ASSIGNED TASK
Select all lines in the records that include "Drops".

====== RECORDS PROVIDED ======

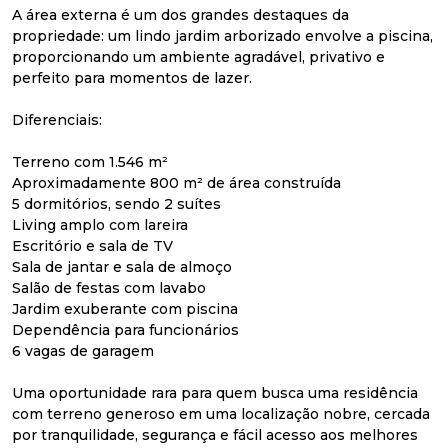
A área externa é um dos grandes destaques da
propriedade: um lindo jardim arborizado envolve a piscina,
proporcionando um ambiente agradável, privativo e
perfeito para momentos de lazer.
Diferenciais:
Terreno com 1.546 m²
Aproximadamente 800 m² de área construída
5 dormitórios, sendo 2 suítes
Living amplo com lareira
Escritório e sala de TV
Sala de jantar e sala de almoço
Salão de festas com lavabo
Jardim exuberante com piscina
Dependência para funcionários
6 vagas de garagem
Uma oportunidade rara para quem busca uma residência
com terreno generoso em uma localização nobre, cercada
por tranquilidade, segurança e fácil acesso aos melhores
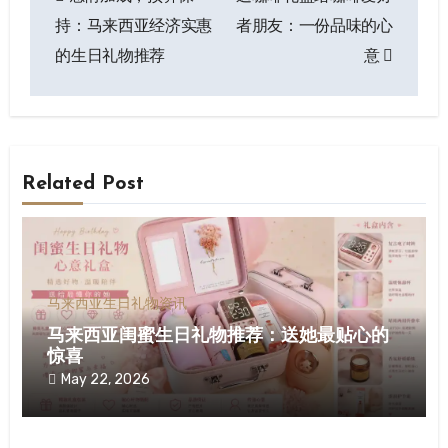
持：马来西亚经济实惠
者朋友：一份品味的心
的生日礼物推荐
意
Related Post
马来西亚生日礼物资讯
马来西亚闺蜜生日礼物推荐：送她最贴心的
惊喜
May 22, 2026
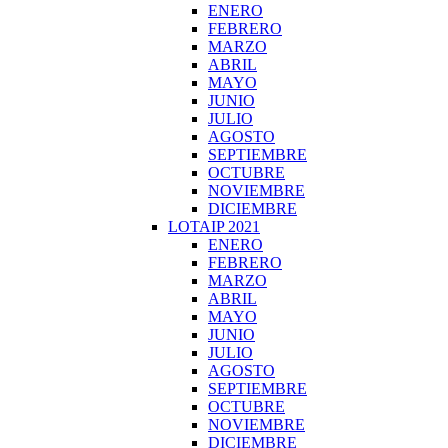
ENERO
FEBRERO
MARZO
ABRIL
MAYO
JUNIO
JULIO
AGOSTO
SEPTIEMBRE
OCTUBRE
NOVIEMBRE
DICIEMBRE
LOTAIP 2021
ENERO
FEBRERO
MARZO
ABRIL
MAYO
JUNIO
JULIO
AGOSTO
SEPTIEMBRE
OCTUBRE
NOVIEMBRE
DICIEMBRE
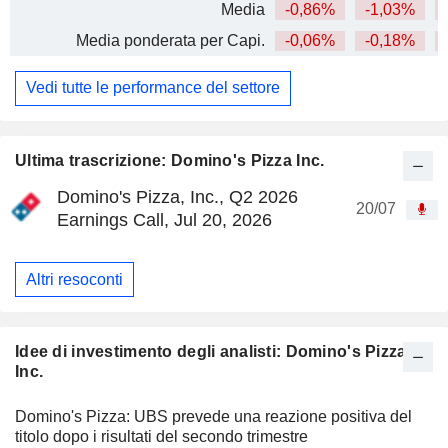
Media
-0,86%
-1,03%
Media ponderata per Capi.
-0,06%
-0,18%
Vedi tutte le performance del settore
Ultima trascrizione: Domino's Pizza Inc.
Domino's Pizza, Inc., Q2 2026
20/07
Earnings Call, Jul 20, 2026
Altri resoconti
Idee di investimento degli analisti: Domino's Pizza
Inc.
Domino's Pizza: UBS prevede una reazione positiva del
titolo dopo i risultati del secondo trimestre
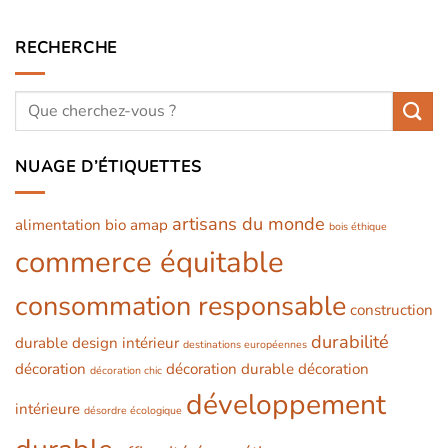
RECHERCHE
NUAGE D’ÉTIQUETTES
artisans du monde
alimentation bio
amap
bois éthique
commerce équitable
consommation responsable
construction
durabilité
durable
design intérieur
destinations européennes
décoration
décoration durable
décoration
décoration chic
développement
intérieure
désordre écologique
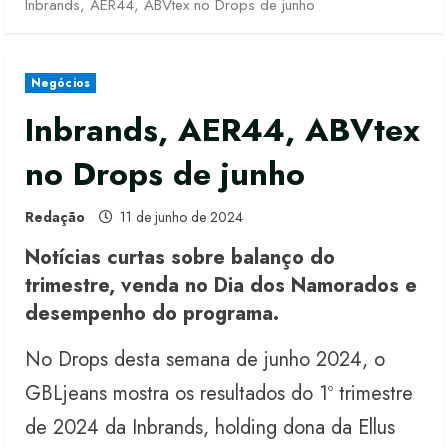
Inbrands, AER44, ABVtex no Drops de junho
Negócios
Inbrands, AER44, ABVtex
no Drops de junho
Redação
11 de junho de 2024
Notícias curtas sobre balanço do
trimestre, venda no Dia dos Namorados e
desempenho do programa.
No Drops desta semana de junho 2024, o
GBLjeans mostra os resultados do 1º trimestre
de 2024 da Inbrands, holding dona da Ellus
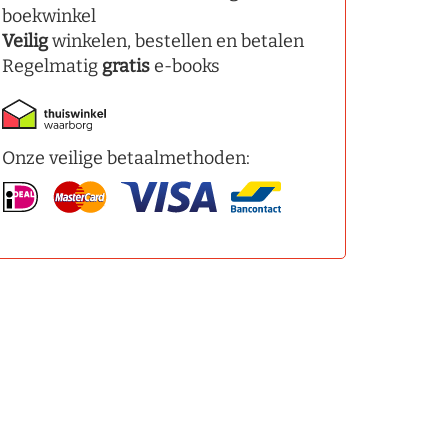
boekwinkel
Veilig
winkelen, bestellen en betalen
Regelmatig
gratis
e-books
Onze veilige betaalmethoden:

======

TASK RESULT
Inbrands, AER44, ABVtex no Drops de junho
no Drops de junho
No Drops desta semana de junho 2024, o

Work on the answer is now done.